Os distritos eleitorais fazem o Brasil retroagir ao sistema
binário da ditadura militar, com o agravante de paroquializar a representação
nacional. É uma dedução lógica: no distrito prevalecem as lógicas
clientelistas, imediatistas e localistas, em prejuízo de uma visão de conjunto
do país, dos seus problemas, dos seus desafios e das suas necessidades
estratégicas.
Não é só uma perda democrática. Acaba sendo, também, um
fator limitador do desenvolvimento nacional, uma vez que o pensamento político
médio não estará informado por uma perspectiva estratégica e de futuro do país,
mas sim da paróquia.
A proposta de distritalização da eleição é mais que
retrocesso; é diversionismo em relação à reforma necessária. A resposta dos
defensores da distritalização ao clamor público por moralidade e ética na
política diante da corrupção empresarial na Petrobrás – que corrompeu
inescrupulosos políticos e funcionários da empresa –, é desalentadora.
As eleições no Brasil são as mais caras do mundo; custaram
mais de 5 bi em 2014. A injeção de formidável fortuna é estimulada para uma
alquimia indecente que mistura dinheiro e política. Financiar campanhas de
políticos é um investimento com retorno certo aos financiadores, porém com
custo elevado para o erário e para a democracia.
O financiamento multimilionário de campanhas agride a
democracia, pois distorce a representação política, frauda a vontade popular e
torna injusta a competição eleitoral.
A eleição se converte em concurso de cartas marcadas: são
eleitos, na maioria, os candidatos financiados pelo poder econômico. A maior
parte da sociedade, composta pelos assalariados, setores médios, negros,
mulheres, jovens, fica sub-representada. Os empresários são menos de 3% da PEA,
mas estão representados com quase metade das cadeiras do Congresso; 85% da
população brasileira reside nas cidades, mas a bancada ruralista tem quase 30%
de representação parlamentar.
A relação entre dinheiro e sucesso eleitoral é automática: ¾
dos deputados eleitos para a legislatura conservadora presidida por Eduardo
Cunha foram eleitos com as campanhas mais caras.
O poder econômico, com sua capacidade de pressão e veto, não
só captura a agenda democrática, como condiciona a gestão do Estado. O domínio
dos capitais privados incentiva a compra de votos, os fundos ilegais, a
formação de patrimônio em paraísos fiscais, negócios ilícitos, chantagem por
cargos, dirigismo das licitações, favores públicos, propina, corrupção,
requerimentos parlamentares chantagistas.
Esta realidade desafia a democracia contemporânea.
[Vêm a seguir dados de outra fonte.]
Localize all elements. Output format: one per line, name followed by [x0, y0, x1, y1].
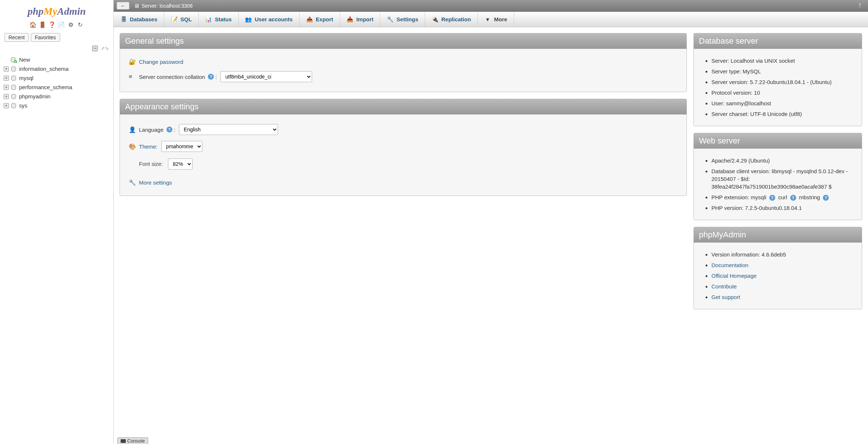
nav-settings-icon[interactable]: ⚙	[67, 21, 74, 29]
webserver-info-item: PHP version: 7.2.5-0ubuntu0.18.04.1	[711, 203, 853, 213]
change-password-link[interactable]: Change password	[139, 59, 183, 65]
collation-select[interactable]: utf8mb4_unicode_ci	[220, 71, 312, 82]
homepage-link[interactable]: Official Homepage	[711, 273, 757, 279]
server-info-item: User: sammy@localhost	[711, 98, 853, 109]
tab-settings[interactable]: 🔧Settings	[380, 12, 425, 27]
db-item-phpmyadmin[interactable]: + phpmyadmin	[3, 92, 113, 101]
server-info-item: Server type: MySQL	[711, 66, 853, 77]
top-menu: 🗄Databases 📝SQL 📊Status 👥User accounts 📤…	[114, 12, 868, 27]
db-label: phpmyadmin	[19, 93, 51, 99]
theme-select[interactable]: pmahomme	[161, 141, 202, 152]
tab-replication[interactable]: 🔌Replication	[425, 12, 478, 27]
logout-icon[interactable]: 🚪	[39, 21, 46, 29]
db-label: sys	[19, 102, 28, 109]
nav-link-icon[interactable]: ⬀⬂	[101, 46, 107, 49]
chevron-down-icon: ▾	[484, 16, 491, 23]
sql-docs-icon[interactable]: 📄	[58, 21, 65, 29]
panel-title: Web server	[694, 133, 862, 149]
collapse-panel-icon[interactable]: ⤒	[857, 2, 865, 9]
phpmyadmin-panel: phpMyAdmin Version information: 4.6.6deb…	[693, 227, 862, 309]
db-label: information_schema	[19, 66, 69, 72]
password-icon: 🔐	[129, 58, 136, 65]
nav-toolbar: 🏠 🚪 ❓ 📄 ⚙ ↻	[0, 19, 113, 31]
main-content: ← 🖥 Server: localhost:3306 ⤒ 🗄Databases …	[114, 0, 868, 444]
expand-icon[interactable]: +	[4, 76, 9, 81]
language-select[interactable]: English	[179, 124, 278, 135]
fontsize-select[interactable]: 82%	[168, 159, 193, 170]
webserver-info-item: Apache/2.4.29 (Ubuntu)	[711, 155, 853, 166]
fontsize-label: Font size:	[139, 161, 163, 167]
support-link[interactable]: Get support	[711, 294, 740, 300]
documentation-link[interactable]: Documentation	[711, 262, 748, 268]
databases-icon: 🗄	[120, 16, 127, 23]
recent-tab[interactable]: Recent	[4, 33, 29, 42]
console-toggle[interactable]: Console	[117, 437, 148, 444]
breadcrumb-bar: ← 🖥 Server: localhost:3306 ⤒	[114, 0, 868, 12]
webserver-info-item: Database client version: libmysql - mysq…	[711, 166, 853, 192]
sql-icon: 📝	[171, 16, 177, 23]
database-icon	[10, 75, 17, 81]
navigation-sidebar: phpMyAdmin 🏠 🚪 ❓ 📄 ⚙ ↻ Recent Favorites …	[0, 0, 114, 444]
favorites-tab[interactable]: Favorites	[31, 33, 60, 42]
new-database-link[interactable]: New	[3, 55, 113, 64]
collapse-all-icon[interactable]: −	[92, 46, 98, 51]
reload-icon[interactable]: ↻	[77, 21, 84, 29]
tab-status[interactable]: 📊Status	[199, 12, 239, 27]
new-db-icon	[10, 57, 17, 63]
database-server-panel: Database server Server: Localhost via UN…	[693, 33, 862, 126]
server-info-item: Server version: 5.7.22-0ubuntu18.04.1 - …	[711, 77, 853, 87]
docs-icon[interactable]: ❓	[48, 21, 56, 29]
db-item-performance-schema[interactable]: + performance_schema	[3, 83, 113, 92]
expand-icon[interactable]: +	[4, 66, 9, 72]
back-button[interactable]: ←	[117, 2, 129, 10]
tab-user-accounts[interactable]: 👥User accounts	[239, 12, 300, 27]
server-icon: 🖥	[134, 3, 139, 9]
status-icon: 📊	[205, 16, 212, 23]
db-item-information-schema[interactable]: + information_schema	[3, 64, 113, 73]
settings-icon: 🔧	[387, 16, 393, 23]
general-settings-panel: General settings 🔐 Change password ≡ Ser…	[120, 33, 687, 92]
help-icon[interactable]: ?	[166, 127, 172, 132]
panel-title: Appearance settings	[120, 99, 686, 114]
db-label: performance_schema	[19, 84, 72, 90]
server-breadcrumb[interactable]: Server: localhost:3306	[142, 3, 193, 9]
webserver-info-item: PHP extension: mysqli ? curl ? mbstring …	[711, 192, 853, 203]
web-server-panel: Web server Apache/2.4.29 (Ubuntu) Databa…	[693, 133, 862, 220]
wrench-icon: 🔧	[129, 179, 136, 186]
db-item-mysql[interactable]: + mysql	[3, 73, 113, 83]
help-icon[interactable]: ?	[790, 195, 796, 201]
language-label: Language	[139, 127, 164, 133]
panel-title: Database server	[694, 33, 862, 49]
export-icon: 📤	[306, 16, 313, 23]
version-info: Version information: 4.6.6deb5	[711, 249, 853, 260]
help-icon[interactable]: ?	[823, 195, 829, 201]
server-info-item: Server charset: UTF-8 Unicode (utf8)	[711, 109, 853, 119]
home-icon[interactable]: 🏠	[29, 21, 37, 29]
theme-icon: 🎨	[129, 143, 136, 150]
tab-sql[interactable]: 📝SQL	[164, 12, 199, 27]
users-icon: 👥	[245, 16, 252, 23]
panel-title: phpMyAdmin	[694, 227, 862, 243]
database-icon	[10, 94, 17, 99]
collation-icon: ≡	[129, 73, 136, 80]
help-icon[interactable]: ?	[769, 195, 775, 201]
nav-tabs: Recent Favorites	[0, 31, 113, 44]
database-icon	[10, 84, 17, 90]
expand-icon[interactable]: +	[4, 94, 9, 99]
logo[interactable]: phpMyAdmin	[0, 2, 113, 19]
tab-import[interactable]: 📥Import	[340, 12, 381, 27]
panel-title: General settings	[120, 33, 686, 49]
expand-icon[interactable]: +	[4, 103, 9, 108]
replication-icon: 🔌	[432, 16, 438, 23]
tab-databases[interactable]: 🗄Databases	[114, 12, 164, 27]
tab-export[interactable]: 📤Export	[300, 12, 340, 27]
help-icon[interactable]: ?	[208, 74, 214, 80]
db-item-sys[interactable]: + sys	[3, 101, 113, 110]
tab-more[interactable]: ▾More	[478, 12, 514, 27]
database-icon	[10, 66, 17, 72]
contribute-link[interactable]: Contribute	[711, 283, 737, 290]
db-label: mysql	[19, 75, 33, 81]
expand-icon[interactable]: +	[4, 85, 9, 90]
more-settings-link[interactable]: More settings	[139, 179, 172, 186]
theme-label[interactable]: Theme:	[139, 143, 158, 150]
Faria bem
ao debate público brasileiro conhecer o processo em andamento no Chile, cujo
projeto do governo “contém diversas propostas para lutar de forma eficaz contra
os conflitos de interesses, o tráfico de influências e a corrupção” [documento
presidencial, disponível na internet].
É estranho – para não dizer sinistro – que, mesmo com a
aprovação pela maioria do STF da ADIN da OAB que proíbe o financiamento
empresarial das eleições, o pedido de vistas do Ministro Gilmar Mendes continue
trancando a decisão final do Supremo e, em consequência, impedindo a imediata
aplicação desta medida saneadora.
Eliminar o financiamento empresarial é fundamental, mas a
reforma política deve avançar também com o fim das coligações proporcionais, o
voto em listas e a limitação do número de mandatos eletivos – para eliminar os
defeitos do sistema proporcional.
O Brasil tem avançado no debate das medidas para o combate à
corrupção. Eliminar o poder do dinheiro na política é um passo indispensável
para que nossa democracia possa avançar na afirmação da República do Século 21.
*Jeferson
Miola (foto), integrante do Instituto de Debates, Estudos e Alternativas de Porto
Alegre (Idea), foi coordenador-executivo do 5º Fórum Social Mundial. (Postado originalmente na Agência Carta Maior)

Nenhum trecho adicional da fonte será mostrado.